Thursday, July 24, 2014, 2:39 PM - Working through the climate record, McGill University researcher Shaun Lovejoy has taken a close look at the so-called global warming 'pause' or 'hiatus' and discovered that, rather than it showing that global warming has stopped, it is simply the result of a natural cooling trend that has shown up from time to time throughout history.

There is ample evidence that the Earth continues to accumulate heat due to global warming and global temperatures are running at levels higher than we've seen throughout human history (click here to see the evidence). However, it's difficult to have any discussion about global warming and climate change without hearing about the 'pause' that has been seen over the past 15 years or so. Many climate change 'skeptics' claim that since global surface temperatures have shown no increase since after 1998, the rises in temperatures before that and this period show that it's all just natural fluctuations in Earth's climate. Thus, the claim continues, global warming is not real, and there is no threat from carbon dioxide emissions or climate change.

Climate scientists studying this slow-down in the rise of global surface temperatures have found several contributing factors to the pattern - the intensity of the El Niños and La Niñas since 1998, sulphur dioxide from volcanic eruptions, changes in wind patterns over the Pacific Ocean, etc - however a new statistical analysis from Prof. Shaun Lovejoy of McGill University, who studies the physics of weather and climate, is showing that this 15-year period is due to a natural cooling trend that has been seen repeated in the climate record, which is temporarily masking the current warming trend.

Looking at weather and climate throughout history, Lovejoy has already examined the current phenomenon of global warming, since the beginning of the Industrial Revolution in the 1880s. His statistical analysis of the entire time period, published in April in the journal Climate Dynamics, ruled out - with at least 99 per cent certainty - the hypothesis that the current global warming trend is just a natural fluctuation in Earth's climate.

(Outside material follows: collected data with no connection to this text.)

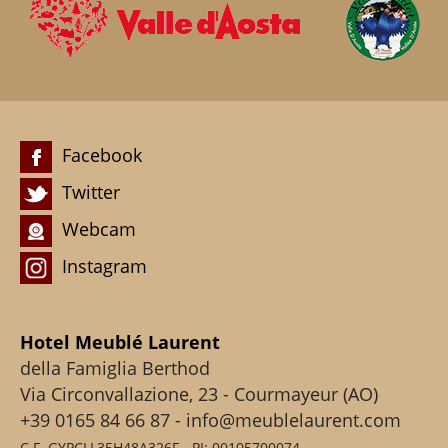
Facebook
Twitter
Webcam
Instagram
Hotel Meublé Laurent
della Famiglia Berthod
Via Circonvallazione, 23 - Courmayeur (AO)
+39 0165 84 66 87 - info@meublelaurent.com
C.F. GYPCLL35H48A326F - PI: 00105700074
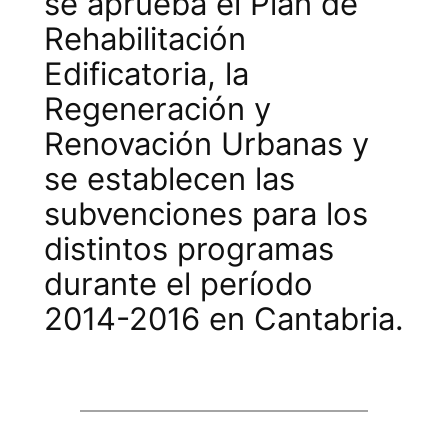
se aprueba el Plan de
Rehabilitación
Edificatoria, la
Regeneración y
Renovación Urbanas y
se establecen las
subvenciones para los
distintos programas
durante el período
2014-2016 en Cantabria.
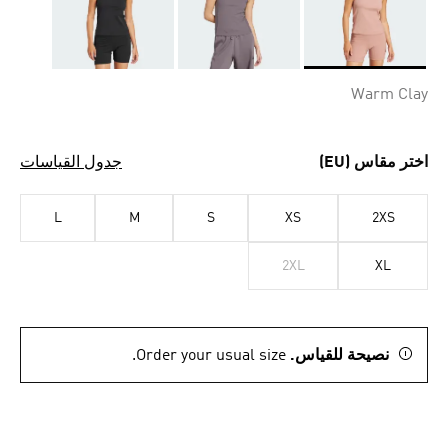
Selected
Warm Clay
اختر مقاس (EU)
جدول القياسات
L
M
S
XS
2XS
2XL
XL
نصيحة للقياس.
Order your usual size.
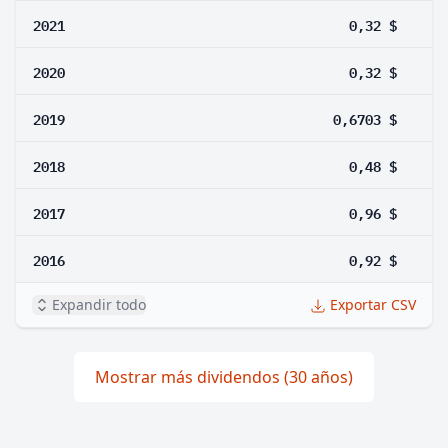
2021
0,32 $
2020
0,32 $
2019
0,6703 $
2018
0,48 $
2017
0,96 $
2016
0,92 $
Expandir todo
Exportar CSV
Mostrar más dividendos (30 años)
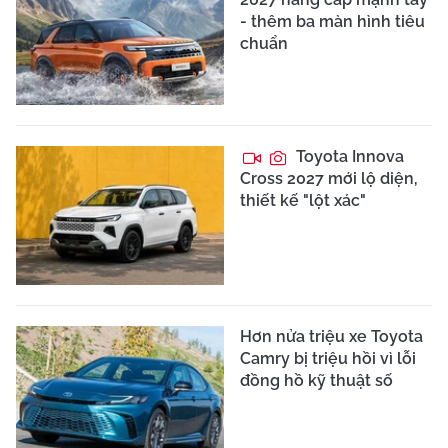
- thêm ba màn hình tiêu
chuẩn
Toyota Innova
Cross 2027 mới lộ diện,
thiết kế "lột xác"
Hơn nửa triệu xe Toyota
Camry bị triệu hồi vì lỗi
đồng hồ kỹ thuật số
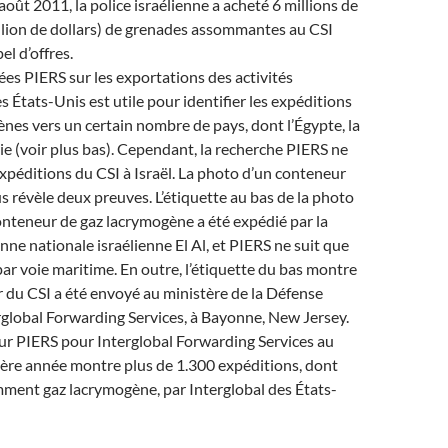
août 2011, la police israélienne a acheté 6 millions de
llion de dollars) de grenades assommantes au CSI
el d’offres.
es PIERS sur les exportations des activités
 États-Unis est utile pour identifier les expéditions
nes vers un certain nombre de pays, dont l’Égypte, la
rie (voir plus bas). Cependant, la recherche PIERS ne
xpéditions du CSI à Israël. La photo d’un conteneur
s révèle deux preuves. L’étiquette au bas de la photo
nteneur de gaz lacrymogène a été expédié par la
ne nationale israélienne El Al, et PIERS ne suit que
par voie maritime. En outre, l’étiquette du bas montre
 du CSI a été envoyé au ministère de la Défense
erglobal Forwarding Services, à Bayonne, New Jersey.
ur PIERS pour Interglobal Forwarding Services au
ière année montre plus de 1.300 expéditions, dont
mment gaz lacrymogène, par Interglobal des États-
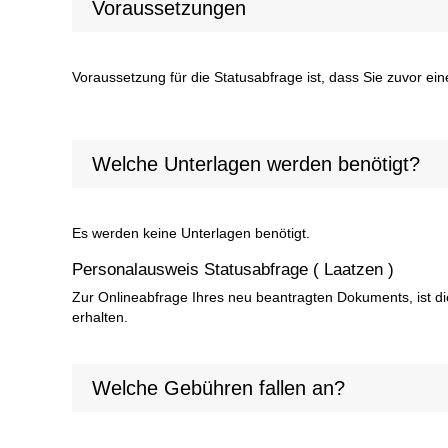
Voraussetzungen
Voraussetzung für die Statusabfrage ist, dass Sie zuvor e
Welche Unterlagen werden benötigt?
Es werden keine Unterlagen benötigt.
Personalausweis Statusabfrage ( Laatzen )
Zur Onlineabfrage Ihres neu beantragten Dokuments, ist d
erhalten.
Welche Gebühren fallen an?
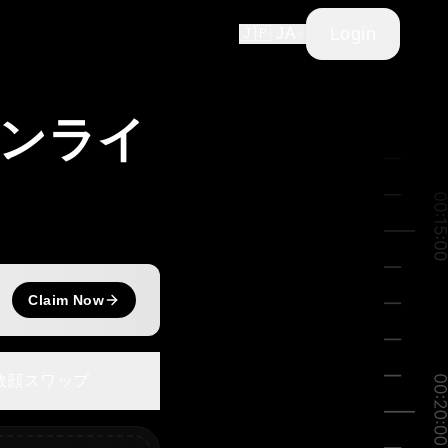
Login
🇯🇵 JA
ンライ
Claim Now
数顔スワップ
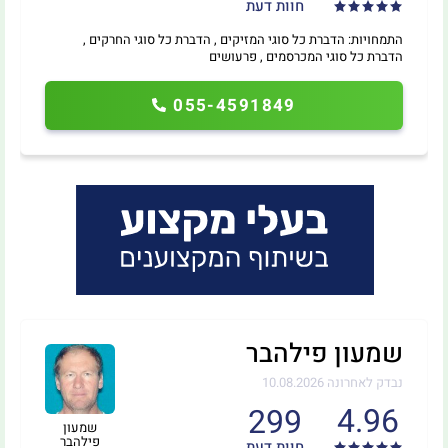
חוות דעת
התמחויות: הדברת כל סוגי המזיקים , הדברת כל סוגי החרקים ,
הדברת כל סוגי המכרסמים , פרעושים
055-4591849
שמעון פילהבר
נבדק לאחרונה 10.08.2026
4.96
299
שמעון
פילהבר
חוות דעת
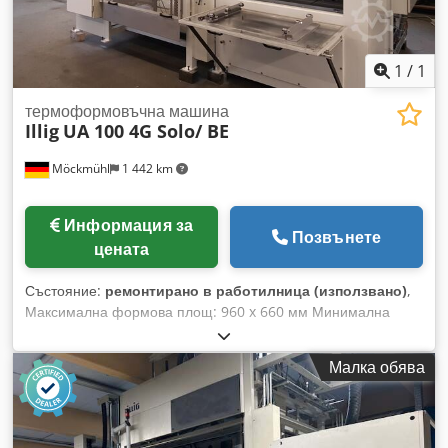
1
/
1
термоформовъчна машина
Illig
UA 100 4G Solo/ BE
Möckmühl
1 442 km
Информация за
Позвънете
цената
Състояние:
ремонтирано в работилница (използвано)
,
Максимална формова площ: 960 x 660 мм Минимална
формова площ: 210 x 170 мм Максимален размер на
плочата: 1000 x 700 мм Минимален размер на плочата:
Малка обява
310 x 210 мм Максимална дебелина на плочата при ръчно
подаване: 12 мм Максимална дебелина на плочата при
автоматично подаване: 10 мм Максимална височина на
инструмента: 490 мм Максимална дълбочина на теглене:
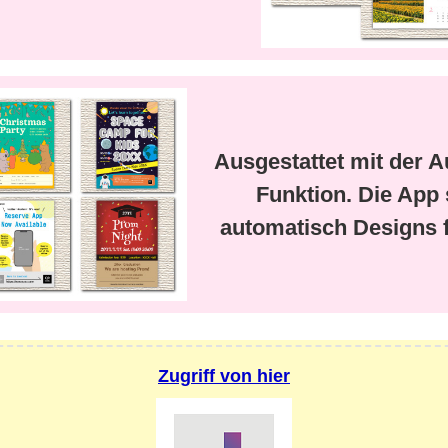
Ausgestattet mit der A
Funktion. Die App 
automatisch Designs f
Zugriff von hier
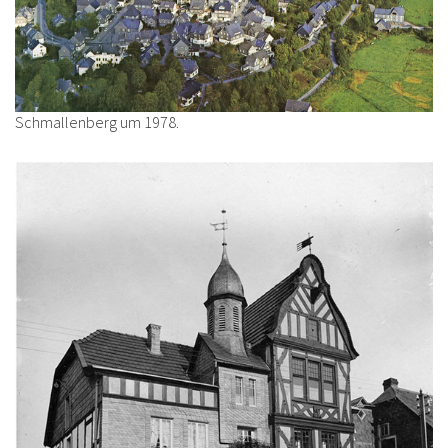
Schmallenberg um 1978.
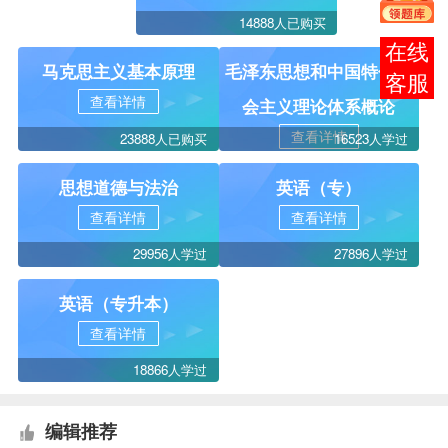
14888人已购买
在线
马克思主义基本原理
毛泽东思想和中国特色社
客服
查看详情
会主义理论体系概论
查看详情
23888人已购买
16523人学过
思想道德与法治
英语（专）
查看详情
查看详情
29956人学过
27896人学过
英语（专升本）
查看详情
18866人学过
编辑推荐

Turning that same method of analysis to look at the smaller-scale changes within the longer trend, Lovejoy has found two different recurring fluctuations. One is a warming seen every 30-40 years, while a there is cooling that shows up every 20-50 years, both of which influence how the trend in global warming due to greenhouse gas emissions is showing up in the temperature record. Three periods in particular stand out in the study. The post-war cooling period, between the years 1944 and 1976, had a contribution from the cooling fluctuation that dropped temperatures by about a half a degree C. The warming fluctuation showed up during the period from 1992-1998 ('pre-pause'), to enhance the warming trend by roughly a third of a degree. After that, the cooling fluctuation took over again from 1998-2013, dropping temperatures by anywhere from 0.28 to 0.37 degrees C, thus masking the overall warming trend and producing an apparent 'pause' in global surface temperature increases.

The strength of Lovejoy's analysis is that it doesn't rely on the use of global climate models (GCMs). Although these models have increased in sensitivity and accuracy over the years, they are still a large source of criticism for 'skeptics' and thus a method that simply uses the existing climate record and avoids basing conclusions on these models would avoid that 'easy' criticism.

"Being based on climate records, this approach avoids any biases that might affect the sophisticated computer models that are commonly used for understanding global warming," Lovejoy said in a McGill press release.

It isn't known how long this current cooling fluctuation will last, but this study shows that its effects - and thus this 'pause' - are definitely a temporary thing, and eventually we're going to see temperatures start to rise again.